# Exercise description:
Whenever a line in the listing contains "pass", copy that line.

# Data for this exercise:
'''
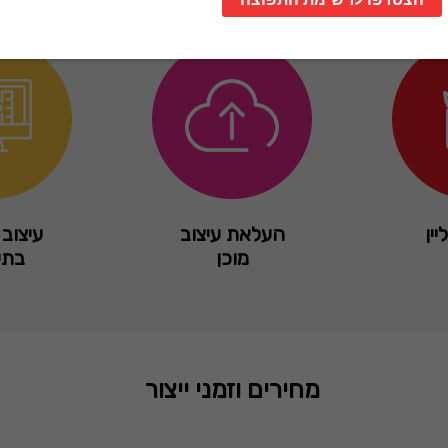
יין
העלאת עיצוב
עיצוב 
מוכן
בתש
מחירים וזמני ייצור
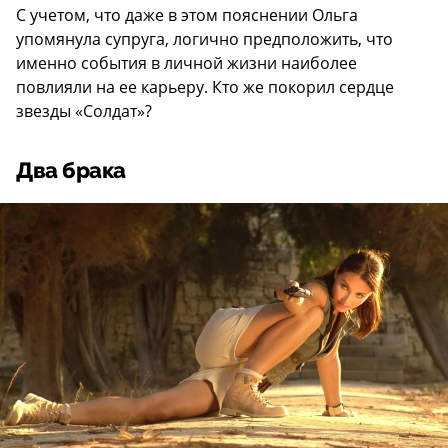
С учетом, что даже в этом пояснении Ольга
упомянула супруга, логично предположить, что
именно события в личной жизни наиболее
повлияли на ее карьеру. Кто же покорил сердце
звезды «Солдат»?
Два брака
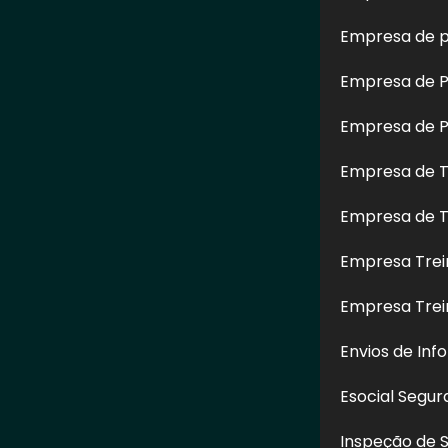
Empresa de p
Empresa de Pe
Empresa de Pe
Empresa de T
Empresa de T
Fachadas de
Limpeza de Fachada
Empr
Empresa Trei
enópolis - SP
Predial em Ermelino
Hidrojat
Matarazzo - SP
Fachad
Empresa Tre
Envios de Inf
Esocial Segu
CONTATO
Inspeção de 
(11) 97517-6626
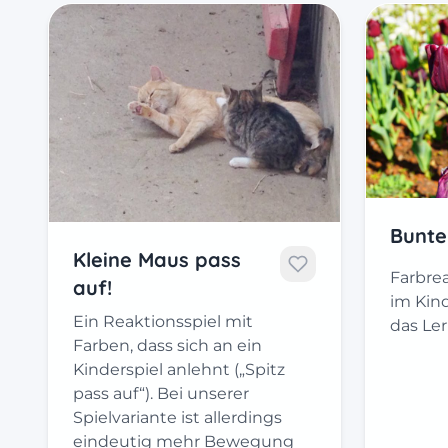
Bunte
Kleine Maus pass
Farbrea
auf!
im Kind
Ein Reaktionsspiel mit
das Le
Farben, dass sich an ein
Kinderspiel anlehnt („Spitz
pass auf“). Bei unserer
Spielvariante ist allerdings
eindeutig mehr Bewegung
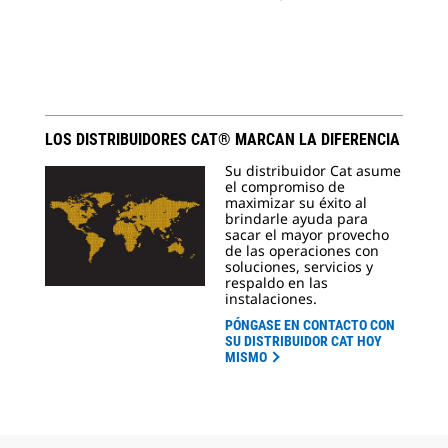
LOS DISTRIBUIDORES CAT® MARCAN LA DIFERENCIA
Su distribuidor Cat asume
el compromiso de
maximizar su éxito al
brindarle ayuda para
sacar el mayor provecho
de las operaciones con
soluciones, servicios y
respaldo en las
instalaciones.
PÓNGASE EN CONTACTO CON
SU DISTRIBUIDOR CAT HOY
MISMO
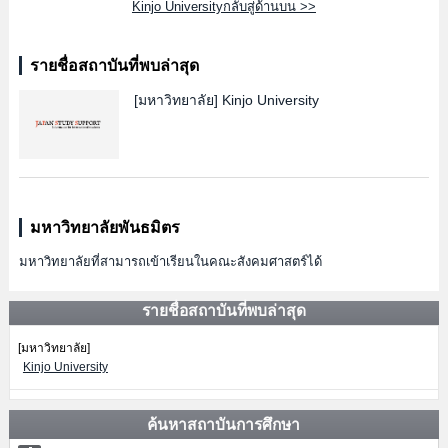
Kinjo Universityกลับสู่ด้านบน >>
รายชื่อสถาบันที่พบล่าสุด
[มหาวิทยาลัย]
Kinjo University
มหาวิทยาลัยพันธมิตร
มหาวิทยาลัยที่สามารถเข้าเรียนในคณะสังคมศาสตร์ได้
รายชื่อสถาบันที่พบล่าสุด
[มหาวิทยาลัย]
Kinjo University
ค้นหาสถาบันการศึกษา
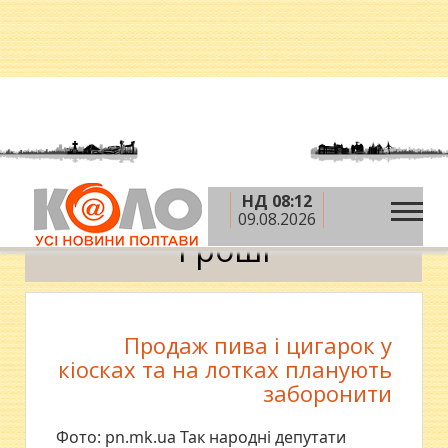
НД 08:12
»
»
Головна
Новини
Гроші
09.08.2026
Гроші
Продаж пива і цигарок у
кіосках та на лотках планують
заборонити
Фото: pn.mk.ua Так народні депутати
'''
# Result of the exercise:
Kleine Maus pass
pass auf“). Bei unserer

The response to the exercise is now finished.